Questo non accadrebbe se solo si restituisse alla scuola la sua accezione politica ed educativa. Non basta istruire, indottrinare, svolgere lezioni frontali e ridotte al libresco. 

Serve la comunicazione, serve ascoltare i pensieri dei giovani, chiedere loro come stanno, cosa provano, cosa li turba. Il gravemente insufficiente non contiene nulla di educativo, anzi, è un vulnus al metodo socratico, quello che si basa sul dialogo e sulla conoscenza di sé stessi. 

Con un simile giudizio cosa potrà conoscere il bambino di sé stesso? Di essere incapace? Di non avere avere autostima e né padronanza delle proprie capacità?

Il sé si genera attraverso il rapporto con gli altri, e se questo rapporto – specie nell’età scolare – ci fa sentire disprezzati e umiliati, viene inflitta una ferita che segnerà per sempre la crescita del bambino. I bambini vanno incoraggiati, lodati, accompagnati per mano lungo il loro percorso evolutivo. Eppure, come chiosa Crepet:

Sembra che non si avverta la necessità di valutare se il rapporto tra quell’insegnante e gli alunni che ha incontrato sia stato indimenticabile o se invece è stato motivo di contestazioni, ammutinamenti o noia”.

Avere a che fare con gli studenti dell’età evolutiva è una responsabilità gigante, ma molti insegnanti non sono all’altezza di quest’onere. E chi ha il potere di cambiare il contesto scolastico in termini qualitativi, non lo fa, anzi lo peggiora a causa di formalismi burocratici e iniziative svilenti. Proprio come quella del ministro Valditara.

Ha ragione Fazio nell’affermare che “gravemente insufficiente” è l’investimento sul futuro. Si, perché se i giovani adulti fanno fatica a disegnare il domani, se prevale in loro l’insicurezza, è perché probabilmente sono stati bambini poco ascoltati, poco amati, poco apprezzati. 

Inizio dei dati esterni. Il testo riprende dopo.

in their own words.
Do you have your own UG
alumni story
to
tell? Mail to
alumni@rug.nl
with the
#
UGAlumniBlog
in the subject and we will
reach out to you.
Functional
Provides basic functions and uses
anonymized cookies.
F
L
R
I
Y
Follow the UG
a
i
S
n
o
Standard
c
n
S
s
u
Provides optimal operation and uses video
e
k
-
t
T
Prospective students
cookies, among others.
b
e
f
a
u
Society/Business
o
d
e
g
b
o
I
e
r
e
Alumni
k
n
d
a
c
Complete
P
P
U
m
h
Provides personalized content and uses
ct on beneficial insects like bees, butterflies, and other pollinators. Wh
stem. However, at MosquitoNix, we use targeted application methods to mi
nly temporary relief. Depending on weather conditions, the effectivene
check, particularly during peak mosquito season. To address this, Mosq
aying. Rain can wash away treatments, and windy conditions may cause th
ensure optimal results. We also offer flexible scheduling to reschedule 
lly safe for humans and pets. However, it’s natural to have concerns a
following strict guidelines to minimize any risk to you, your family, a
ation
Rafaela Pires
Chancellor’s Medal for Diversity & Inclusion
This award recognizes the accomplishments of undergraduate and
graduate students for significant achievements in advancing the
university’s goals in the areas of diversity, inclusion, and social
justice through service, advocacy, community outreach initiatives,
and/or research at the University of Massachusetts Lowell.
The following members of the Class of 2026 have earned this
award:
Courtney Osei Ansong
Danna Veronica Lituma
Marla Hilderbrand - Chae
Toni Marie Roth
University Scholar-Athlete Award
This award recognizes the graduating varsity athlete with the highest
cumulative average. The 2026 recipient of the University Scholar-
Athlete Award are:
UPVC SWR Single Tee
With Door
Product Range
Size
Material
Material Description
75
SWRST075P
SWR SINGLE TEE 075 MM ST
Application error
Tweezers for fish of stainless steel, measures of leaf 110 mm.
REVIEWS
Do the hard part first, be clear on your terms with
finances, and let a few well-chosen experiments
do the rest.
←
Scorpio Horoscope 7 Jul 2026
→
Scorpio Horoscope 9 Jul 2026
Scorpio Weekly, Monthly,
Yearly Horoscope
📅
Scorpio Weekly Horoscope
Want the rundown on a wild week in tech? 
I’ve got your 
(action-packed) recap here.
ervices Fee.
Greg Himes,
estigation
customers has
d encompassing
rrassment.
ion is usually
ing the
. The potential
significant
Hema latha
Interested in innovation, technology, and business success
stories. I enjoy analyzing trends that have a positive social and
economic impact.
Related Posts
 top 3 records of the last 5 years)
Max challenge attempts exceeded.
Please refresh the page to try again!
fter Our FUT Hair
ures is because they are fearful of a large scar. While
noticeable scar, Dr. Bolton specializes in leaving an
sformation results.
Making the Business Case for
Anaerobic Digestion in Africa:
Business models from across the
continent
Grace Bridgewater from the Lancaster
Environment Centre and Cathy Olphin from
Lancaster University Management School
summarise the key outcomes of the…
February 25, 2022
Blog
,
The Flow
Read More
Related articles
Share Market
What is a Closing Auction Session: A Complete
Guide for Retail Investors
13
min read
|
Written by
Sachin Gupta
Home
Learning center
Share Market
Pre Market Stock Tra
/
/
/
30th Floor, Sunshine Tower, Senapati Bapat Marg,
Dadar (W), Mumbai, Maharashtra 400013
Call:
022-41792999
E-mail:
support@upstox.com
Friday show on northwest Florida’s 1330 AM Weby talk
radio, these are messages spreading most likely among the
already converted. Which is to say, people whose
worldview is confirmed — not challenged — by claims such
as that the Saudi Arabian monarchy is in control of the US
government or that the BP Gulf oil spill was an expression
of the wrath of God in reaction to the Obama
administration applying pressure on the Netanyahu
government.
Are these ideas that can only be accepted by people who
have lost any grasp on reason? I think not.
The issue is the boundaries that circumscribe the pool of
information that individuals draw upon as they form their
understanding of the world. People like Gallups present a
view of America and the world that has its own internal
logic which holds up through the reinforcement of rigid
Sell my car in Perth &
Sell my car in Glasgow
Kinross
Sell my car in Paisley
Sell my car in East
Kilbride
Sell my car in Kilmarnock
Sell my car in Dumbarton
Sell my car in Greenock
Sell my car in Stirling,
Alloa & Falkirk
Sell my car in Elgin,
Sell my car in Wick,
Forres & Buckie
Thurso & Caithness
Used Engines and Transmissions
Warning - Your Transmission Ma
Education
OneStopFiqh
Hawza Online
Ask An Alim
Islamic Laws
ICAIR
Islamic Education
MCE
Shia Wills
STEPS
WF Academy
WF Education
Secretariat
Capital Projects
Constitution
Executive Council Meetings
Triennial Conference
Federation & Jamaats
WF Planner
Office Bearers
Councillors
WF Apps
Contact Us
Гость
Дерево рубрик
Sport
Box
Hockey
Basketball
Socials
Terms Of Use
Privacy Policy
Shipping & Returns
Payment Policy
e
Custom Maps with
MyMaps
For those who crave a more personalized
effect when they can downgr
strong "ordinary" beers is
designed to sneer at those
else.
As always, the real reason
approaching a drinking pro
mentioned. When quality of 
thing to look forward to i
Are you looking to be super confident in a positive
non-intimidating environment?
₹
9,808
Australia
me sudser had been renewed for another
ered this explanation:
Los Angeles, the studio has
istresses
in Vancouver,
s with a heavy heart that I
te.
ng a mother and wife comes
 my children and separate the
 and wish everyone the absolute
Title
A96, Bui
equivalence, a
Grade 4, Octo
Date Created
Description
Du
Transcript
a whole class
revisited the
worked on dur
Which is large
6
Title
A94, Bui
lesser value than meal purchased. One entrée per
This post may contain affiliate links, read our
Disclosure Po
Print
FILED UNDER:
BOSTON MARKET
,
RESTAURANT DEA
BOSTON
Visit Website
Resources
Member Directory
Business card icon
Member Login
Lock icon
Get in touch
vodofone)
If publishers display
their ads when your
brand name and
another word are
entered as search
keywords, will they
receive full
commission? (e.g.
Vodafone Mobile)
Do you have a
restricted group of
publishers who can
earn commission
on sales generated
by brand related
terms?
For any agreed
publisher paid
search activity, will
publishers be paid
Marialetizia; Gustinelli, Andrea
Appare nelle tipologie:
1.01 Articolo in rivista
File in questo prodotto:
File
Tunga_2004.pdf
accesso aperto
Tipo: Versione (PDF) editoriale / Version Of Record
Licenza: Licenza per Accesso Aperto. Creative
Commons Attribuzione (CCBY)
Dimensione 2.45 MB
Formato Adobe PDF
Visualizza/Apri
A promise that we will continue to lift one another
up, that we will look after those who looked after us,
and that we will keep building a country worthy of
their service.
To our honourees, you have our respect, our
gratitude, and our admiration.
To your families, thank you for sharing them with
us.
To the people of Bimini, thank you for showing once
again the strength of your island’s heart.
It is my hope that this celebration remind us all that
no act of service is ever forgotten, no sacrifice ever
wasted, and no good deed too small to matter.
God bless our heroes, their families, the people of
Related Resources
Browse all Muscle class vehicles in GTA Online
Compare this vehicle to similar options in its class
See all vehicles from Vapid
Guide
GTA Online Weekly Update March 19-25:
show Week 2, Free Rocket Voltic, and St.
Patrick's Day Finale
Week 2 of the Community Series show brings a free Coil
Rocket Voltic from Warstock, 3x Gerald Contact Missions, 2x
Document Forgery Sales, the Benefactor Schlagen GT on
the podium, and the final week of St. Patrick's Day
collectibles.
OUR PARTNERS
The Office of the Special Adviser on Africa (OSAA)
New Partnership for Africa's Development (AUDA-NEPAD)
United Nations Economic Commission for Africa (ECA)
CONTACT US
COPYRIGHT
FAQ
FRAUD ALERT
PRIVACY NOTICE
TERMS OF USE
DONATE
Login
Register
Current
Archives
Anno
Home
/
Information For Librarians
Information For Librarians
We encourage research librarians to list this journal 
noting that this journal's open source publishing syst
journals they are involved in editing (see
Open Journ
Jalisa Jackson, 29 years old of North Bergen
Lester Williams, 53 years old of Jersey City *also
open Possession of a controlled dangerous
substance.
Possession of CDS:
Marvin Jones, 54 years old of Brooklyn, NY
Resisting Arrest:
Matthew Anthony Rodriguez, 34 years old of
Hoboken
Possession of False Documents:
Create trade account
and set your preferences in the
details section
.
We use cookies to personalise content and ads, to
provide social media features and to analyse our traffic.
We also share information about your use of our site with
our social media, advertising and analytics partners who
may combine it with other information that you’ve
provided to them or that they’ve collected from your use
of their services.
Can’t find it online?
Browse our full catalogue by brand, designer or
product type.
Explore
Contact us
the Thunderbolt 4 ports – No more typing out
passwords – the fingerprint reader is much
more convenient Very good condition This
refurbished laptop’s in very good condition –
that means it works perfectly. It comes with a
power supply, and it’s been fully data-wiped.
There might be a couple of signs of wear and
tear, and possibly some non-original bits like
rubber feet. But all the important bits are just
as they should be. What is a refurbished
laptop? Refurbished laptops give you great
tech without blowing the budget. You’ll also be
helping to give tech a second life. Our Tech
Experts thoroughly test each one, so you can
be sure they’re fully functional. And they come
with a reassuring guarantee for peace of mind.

Si investe sul futuro dei giovani quando dedichiamo loro del tempo, quando riusciamo ad aprire il loro cuore e capiamo cosa alberga nella loro mente e nella loro anima. 

Di recente, sono diventati virali sui social i pensieri che un insegnante delle scuole elementari, Gabriele Camelo, scrive per i suoi alunni. Sono pensieri personalizzati, che vanno oltre il giudizio numerico e che hanno l’obiettivo di motivare gli studenti ed esortarli all’impegno e al miglioramento.

Il metodo di questo professore consiste nel lasciare sui quaderni dei suoi alunni dei commenti incoraggianti, come per esempio:

“Helena, molti compiti non sono stati svolti e le schede non incollate. Quando fai i compiti sei brava e ti stimo, posso aiutarti ad impegnarti di più?”

Ecco, questi sono i giudizi emotivi di cui i bambini hanno bisogno per sentirsi motivati, apprezzati e amati. Questi sono gli insegnanti di cui la scuola dovrebbe circondarsi per riuscire nella sua missione: quella di introdurre nel mondo uomini e donne consapevoli, consci delle loro potenzialità e delle loro fragilità. Individui dotati di mappe cognitive ed emotive, con un Sé ben realizzato seppur in continuo divenire. Persone capaci di essere se stessi.

Cosa vuol dire essere se stessi?

“Autorizzare sé stessi a essere è farsi acqua trasparente, che permette di vedere il fondo su cui sono posati sia detriti che pagliuzze d’oro” (Stefania Andreoli).